_WHAT YOU SHOULD DO:_ Below are some entries. Copy each line in them that holds "không".

_DATA PROVIDED:_
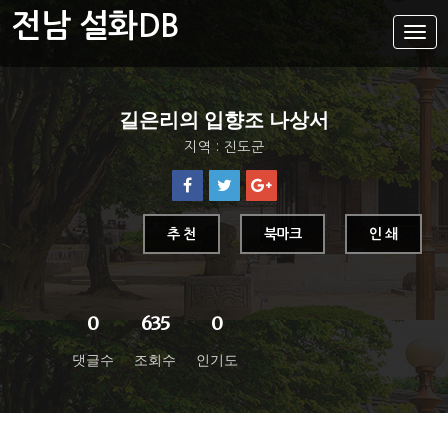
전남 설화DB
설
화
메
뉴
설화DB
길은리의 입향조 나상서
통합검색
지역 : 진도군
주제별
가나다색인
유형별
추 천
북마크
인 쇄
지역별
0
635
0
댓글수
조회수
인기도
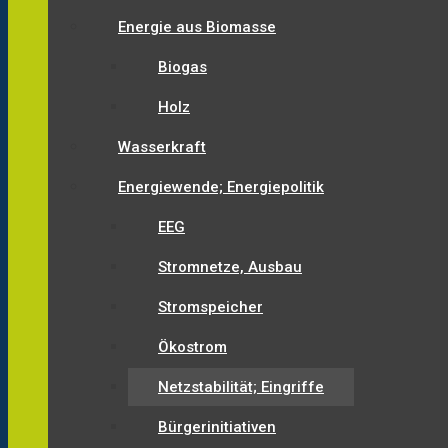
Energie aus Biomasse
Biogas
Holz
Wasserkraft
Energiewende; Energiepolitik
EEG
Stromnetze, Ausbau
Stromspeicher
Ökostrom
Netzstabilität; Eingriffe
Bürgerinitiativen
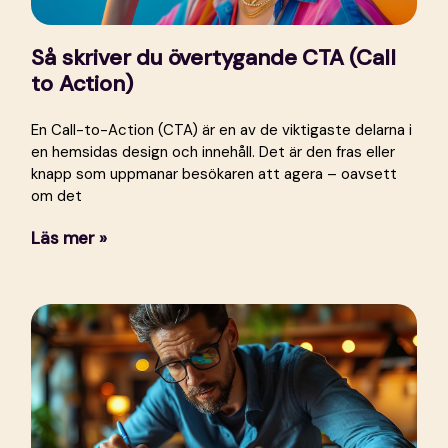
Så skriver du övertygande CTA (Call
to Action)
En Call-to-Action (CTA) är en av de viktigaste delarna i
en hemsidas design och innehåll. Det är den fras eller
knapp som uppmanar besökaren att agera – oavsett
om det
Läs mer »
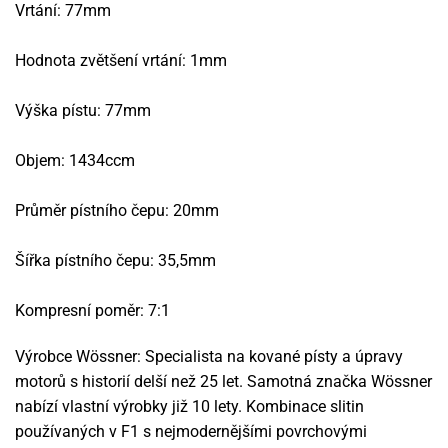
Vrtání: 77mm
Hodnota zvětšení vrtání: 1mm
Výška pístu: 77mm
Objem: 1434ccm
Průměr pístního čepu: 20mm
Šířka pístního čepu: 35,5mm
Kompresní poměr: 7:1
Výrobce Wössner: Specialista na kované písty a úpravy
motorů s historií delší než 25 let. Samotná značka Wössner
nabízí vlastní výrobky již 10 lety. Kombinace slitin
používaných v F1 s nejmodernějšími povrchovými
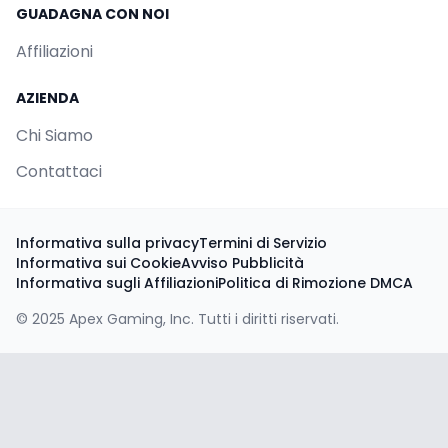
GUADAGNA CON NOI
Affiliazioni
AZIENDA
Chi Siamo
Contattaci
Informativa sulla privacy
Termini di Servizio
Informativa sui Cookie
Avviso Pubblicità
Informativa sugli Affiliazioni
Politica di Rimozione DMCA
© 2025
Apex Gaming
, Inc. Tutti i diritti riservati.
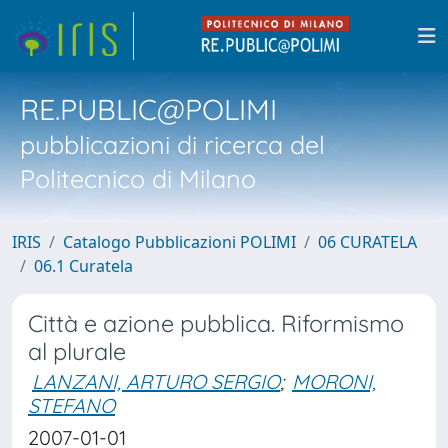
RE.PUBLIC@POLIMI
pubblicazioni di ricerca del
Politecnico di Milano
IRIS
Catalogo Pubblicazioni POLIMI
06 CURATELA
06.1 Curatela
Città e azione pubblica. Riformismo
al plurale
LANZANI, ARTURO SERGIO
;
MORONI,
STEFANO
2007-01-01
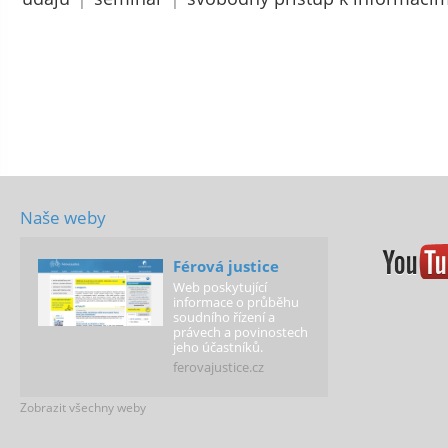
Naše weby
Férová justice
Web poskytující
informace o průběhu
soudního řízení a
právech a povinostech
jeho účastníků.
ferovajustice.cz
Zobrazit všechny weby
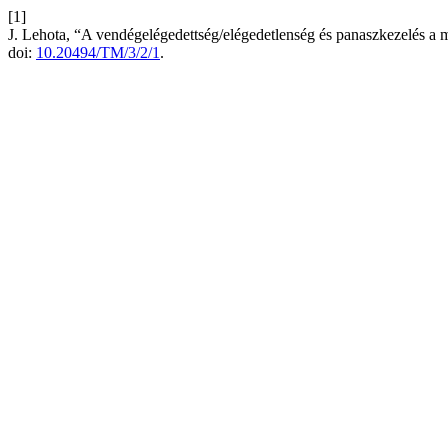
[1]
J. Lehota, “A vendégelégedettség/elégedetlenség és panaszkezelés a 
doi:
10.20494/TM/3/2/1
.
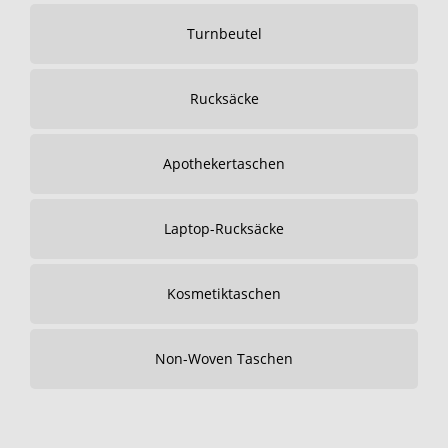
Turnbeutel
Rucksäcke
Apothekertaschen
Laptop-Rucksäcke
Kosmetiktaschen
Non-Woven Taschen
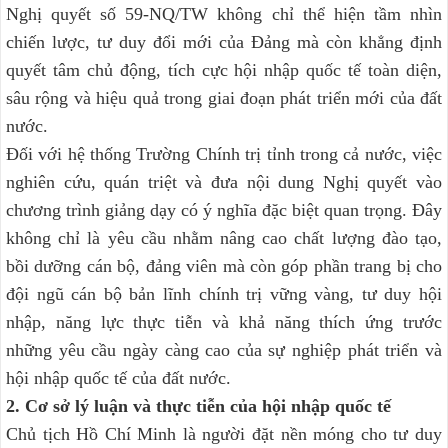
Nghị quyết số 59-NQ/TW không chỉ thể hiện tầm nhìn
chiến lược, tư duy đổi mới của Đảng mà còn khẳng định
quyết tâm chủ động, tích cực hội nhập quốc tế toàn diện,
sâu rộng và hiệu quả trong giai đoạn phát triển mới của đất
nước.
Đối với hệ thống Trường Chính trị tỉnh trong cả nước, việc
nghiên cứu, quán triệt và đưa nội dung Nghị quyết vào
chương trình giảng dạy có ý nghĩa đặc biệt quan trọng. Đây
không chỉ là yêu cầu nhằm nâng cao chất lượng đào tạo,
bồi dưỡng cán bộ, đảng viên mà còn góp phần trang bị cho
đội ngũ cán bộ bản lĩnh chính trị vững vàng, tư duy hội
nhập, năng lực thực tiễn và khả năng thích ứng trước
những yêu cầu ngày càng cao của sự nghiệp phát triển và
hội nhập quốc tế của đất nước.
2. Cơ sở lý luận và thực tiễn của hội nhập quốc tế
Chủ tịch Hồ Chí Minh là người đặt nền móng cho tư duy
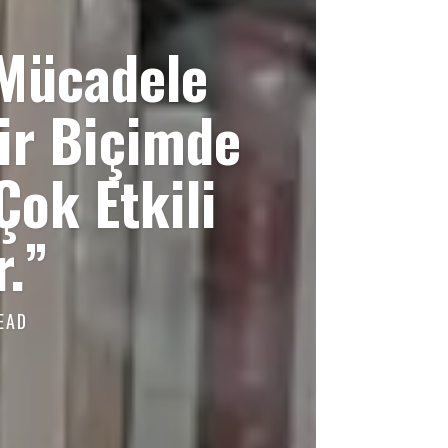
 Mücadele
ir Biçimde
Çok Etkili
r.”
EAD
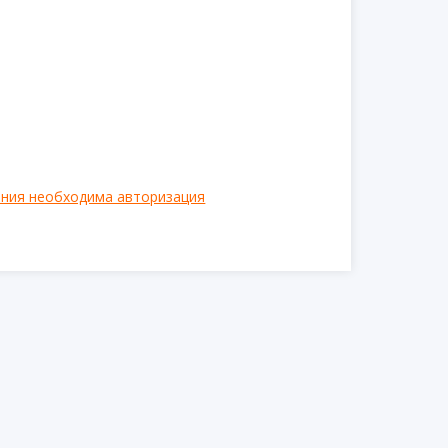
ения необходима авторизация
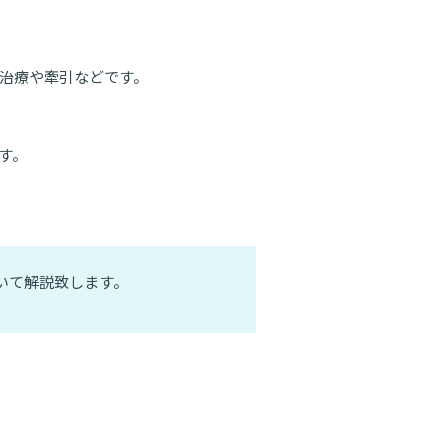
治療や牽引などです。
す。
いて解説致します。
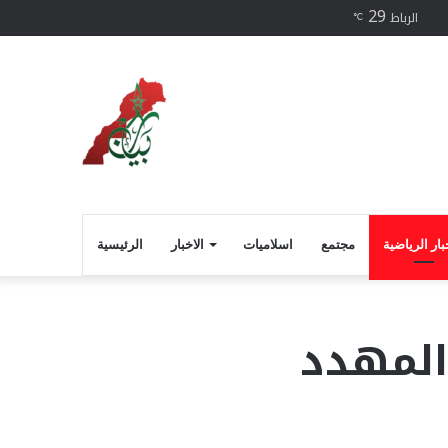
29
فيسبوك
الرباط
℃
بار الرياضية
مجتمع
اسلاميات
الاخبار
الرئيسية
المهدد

_WRITTEN RESPONSE:_
Nghị quyết số 59-NQ/TW không chỉ thể hiện tầm nhìn
không chỉ là yêu cầu nhằm nâng cao chất lượng đào tạo,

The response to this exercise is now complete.